Tag Archives: odd holidays

Writing prompt: Reconciliation Day

Time: 10 minutes. Click here to go to my list of prompts.

“Reconciliation Day” (Inspired by this list of silly holidays.)

The tone sounded on the radio. It rang out, long and steady and unbroken. The people stood, arrow stiff, looking to the sky. Aina found it all theatrical and disconnected. The city of Vironevaeh’s old hatchet had been buried. It seemed irrelevant. So they were at peace with Naenaiaeh. The ancestors of Vironevaeh and Naenaiaeh had fought. But Naenaiaeh was all the way on another planet. No one could get into orbit, much less to other planets. Even communication between the two worlds was recent. So they’d been at “war”. How much of a war can be held between two civilizations that can’t even talk? What exactly is a war that consists of shaking your fist at the bright star in the sky and writing scathing plays about those bastards in the sky?

The tone stopped at last. Aina’s classmate Yosef wiped a tear from the corner of his eye.

“How can you be moved by this?” she asked him.

“I don’t know… how can I be moved reading stories from Earth? Or fiction? People that I didn’t know that died long ago or never existed.”

Aina snorted.

“Long ago, our peoples were one. And when they were, they were strong. I guess I hope that our unity will bring us back the strength we lost.”
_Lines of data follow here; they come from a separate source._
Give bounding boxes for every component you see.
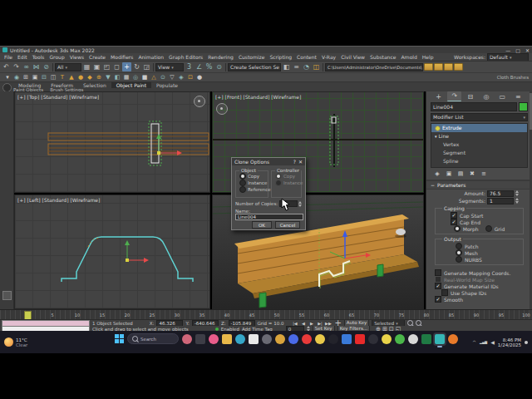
view-cube[interactable] — [194, 96, 205, 107]
y-coordinate-field[interactable]: -640.646 — [192, 320, 219, 326]
youtube-icon[interactable] — [355, 334, 365, 344]
view-cube[interactable] — [216, 103, 228, 115]
radio-row[interactable]: NURBS — [436, 256, 523, 263]
radio-icon[interactable] — [239, 173, 246, 180]
start-button[interactable] — [115, 334, 124, 343]
toolbar2-icon[interactable]: ▽ — [168, 73, 176, 81]
toolbar2-icon[interactable]: ◧ — [113, 73, 121, 81]
toolbar2-icon[interactable]: ■ — [140, 73, 149, 81]
timeline-tick[interactable]: 95 — [493, 313, 510, 318]
align-icon[interactable]: ≡ — [292, 62, 301, 71]
timeline-tick[interactable]: 75 — [393, 313, 410, 318]
timeline-tick[interactable]: 70 — [368, 313, 385, 318]
menu-item[interactable]: Tools — [30, 53, 47, 61]
stack-item-vertex[interactable]: Vertex — [431, 140, 527, 149]
play-button[interactable]: ▶ — [308, 321, 315, 326]
menu-item[interactable]: Help — [420, 53, 436, 61]
top-viewport-label[interactable]: [+] [Top] [Standard] [Wireframe] — [17, 94, 99, 100]
display-tab[interactable]: ▭ — [495, 92, 510, 101]
toolbar2-icon[interactable]: T — [58, 73, 66, 81]
menu-item[interactable]: Substance — [367, 53, 398, 61]
checkbox-cap-start[interactable]: ✓Cap Start — [436, 212, 523, 219]
menu-item[interactable]: Content — [294, 53, 319, 61]
radio-row[interactable]: Patch — [436, 243, 523, 249]
ribbon-tab-object-paint[interactable]: Object Paint — [111, 82, 151, 88]
select-and-move-icon[interactable]: + — [122, 62, 131, 71]
folder-icon[interactable] — [444, 63, 453, 71]
chrome-icon[interactable] — [382, 334, 392, 344]
create-tab[interactable]: + — [431, 92, 446, 101]
z-coordinate-field[interactable]: -105.849 — [229, 320, 255, 326]
menu-item[interactable]: Edit — [15, 53, 30, 61]
menu-item[interactable]: Arnold — [398, 53, 419, 61]
taskbar-app-icon[interactable] — [288, 334, 298, 344]
folder-icon[interactable] — [424, 63, 433, 71]
edge-icon[interactable] — [235, 334, 245, 344]
toolbar2-icon[interactable]: ● — [195, 73, 204, 81]
checkbox-generate-material-ids[interactable]: ✓Generate Material IDs — [426, 283, 532, 289]
left-viewport-label[interactable]: [+] [Left] [Standard] [Wireframe] — [17, 197, 100, 203]
angle-snap-icon[interactable]: ∠ — [195, 62, 204, 71]
named-selection-set-field[interactable]: Create Selection Se — [228, 63, 281, 71]
previous-frame-button[interactable]: ◀ — [299, 321, 307, 326]
taskbar-app-icon[interactable] — [275, 334, 285, 344]
unlink-icon[interactable]: ⋈ — [32, 62, 41, 71]
search-box[interactable]: Search — [127, 333, 179, 344]
parameters-header[interactable]: − Parameters — [426, 180, 532, 190]
toolbar2-icon[interactable]: ◫ — [49, 73, 57, 81]
cancel-button[interactable]: Cancel — [275, 221, 300, 229]
folder-icon[interactable] — [434, 63, 443, 71]
toolbar2-icon[interactable]: ⊞ — [22, 73, 30, 81]
next-frame-button[interactable]: ▶| — [316, 321, 323, 326]
toolbar2-icon[interactable]: ▼ — [104, 73, 112, 81]
radio-icon[interactable] — [456, 243, 462, 249]
chrome-icon[interactable] — [315, 334, 325, 344]
volume-icon[interactable]: ◀ — [490, 339, 495, 345]
render-setup-icon[interactable]: ◫ — [312, 62, 321, 71]
weather-widget[interactable]: 11°C Clear — [4, 337, 27, 347]
key-selection-dropdown[interactable]: Selected▾ — [372, 320, 405, 326]
help-icon[interactable]: ? — [293, 159, 296, 165]
3ds-max-icon[interactable] — [435, 334, 445, 344]
menu-item[interactable]: Modifiers — [108, 53, 135, 61]
stack-item-segment[interactable]: Segment — [431, 149, 527, 157]
mirror-icon[interactable]: ◧ — [282, 62, 291, 71]
object-name-field[interactable]: Line004 — [431, 102, 517, 111]
file-explorer-icon[interactable] — [222, 334, 232, 344]
minimize-button[interactable]: — — [505, 47, 510, 53]
stack-item-extrude[interactable]: Extrude — [431, 124, 527, 132]
notification-icon[interactable] — [525, 341, 528, 344]
timeline-tick[interactable]: 55 — [293, 313, 310, 318]
toolbar2-icon[interactable]: ● — [76, 73, 85, 81]
toolbar2-icon[interactable]: △ — [150, 73, 158, 81]
hierarchy-tab[interactable]: ⊟ — [463, 92, 477, 101]
menu-item[interactable]: Group — [47, 53, 66, 61]
make-unique-icon[interactable]: ▤ — [456, 170, 465, 178]
modify-tab[interactable]: ↷ — [447, 91, 461, 101]
selection-filter-dropdown[interactable]: All▾ — [55, 63, 81, 71]
front-viewport-label[interactable]: [+] [Front] [Standard] [Wireframe] — [215, 94, 301, 100]
radio-nurbs[interactable]: NURBS — [456, 256, 482, 263]
left-viewport[interactable]: [+] [Left] [Standard] [Wireframe] — [14, 195, 210, 309]
timeline-tick[interactable]: 100 — [518, 313, 532, 318]
select-and-scale-icon[interactable]: ◲ — [142, 62, 151, 71]
ok-button[interactable]: OK — [252, 221, 272, 229]
copies-spinner[interactable] — [298, 201, 302, 207]
dialog-title-bar[interactable]: Clone Options ? ✕ — [232, 158, 305, 165]
timeline-tick[interactable]: 20 — [119, 313, 135, 318]
timeline-tick[interactable]: 5 — [44, 313, 61, 318]
checkbox-icon[interactable]: ✓ — [435, 283, 441, 289]
excel-icon[interactable] — [421, 334, 431, 344]
radio-icon[interactable] — [454, 225, 461, 232]
taskbar-app-icon[interactable] — [209, 334, 219, 344]
maximize-button[interactable]: ▢ — [515, 47, 520, 53]
checkbox-generate-mapping-coords-[interactable]: Generate Mapping Coords. — [426, 269, 532, 276]
ribbon-tab-populate[interactable]: Populate — [151, 82, 183, 88]
timeline-tick[interactable]: 45 — [244, 313, 260, 318]
radio-grid[interactable]: Grid — [485, 225, 505, 232]
menu-item[interactable]: File — [2, 53, 15, 61]
stack-item-line[interactable]: ▾Line — [431, 132, 527, 140]
reference-coordinate-dropdown[interactable]: View▾ — [155, 63, 184, 71]
close-button[interactable]: ✕ — [525, 47, 530, 53]
redo-icon[interactable]: ↷ — [12, 62, 21, 71]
“We weren’t strong because we were one, we were strong because we had technology that’s gone now.”

He shrugged. “Maybe we can regain it together. It would be poetic if our drive to reunite gave of the mechanical means to do so.”

Aina shook her head. She knew why the symbols of meaningless unity bothered her. Declarations of solidarity were just that—declarations. People cut and run when the opportunity presented itself. People told her that she should seek reconciliation too. It was the word on everyone’s tongues these days. But they didn’t know what they were talking about. Isn’t it better to live with one leg than to have a second that might betray you?

Writing Prompt: Make up your own holiday

Time: 10 minutes. Click here to go to my list of prompts.

“Make up your own holiday” (Inspired by this list of silly holidays.)

 

After the near miss, the year was three days longer. You’d think that not getting hit by a huge asteroid would be the most important outcome of The Scare. At first it was.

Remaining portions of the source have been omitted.